_Provided data:_
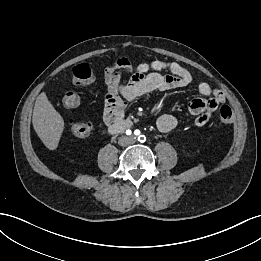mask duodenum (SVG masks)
Masks as SVG:
<instances>
[{"label":"duodenum","mask_w":261,"mask_h":261,"mask_svg":"<svg viewBox=\"0 0 261 261\" xmlns=\"http://www.w3.org/2000/svg\"><path fill=\"white\" fill-rule=\"evenodd\" d=\"M128 122L126 121H120L112 126L109 127V130L112 132V133H117V132H120L122 130H124L125 128L128 127Z\"/></svg>","instance_id":"410a0bca"}]
</instances>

_Action item:_ Would it be possible to reproduce the material word for word, images omitted?

_Output below:_
mask duodenum (SVG masks)
Masks as SVG:
<instances>
[{"label":"duodenum","mask_w":261,"mask_h":261,"mask_svg":"<svg viewBox=\"0 0 261 261\" xmlns=\"http://www.w3.org/2000/svg\"><path fill=\"white\" fill-rule=\"evenodd\" d=\"M128 122L126 121H120L112 126L109 127V130L112 132V133H117V132H120L122 130H124L125 128L128 127Z\"/></svg>","instance_id":"410a0bca"}]
</instances>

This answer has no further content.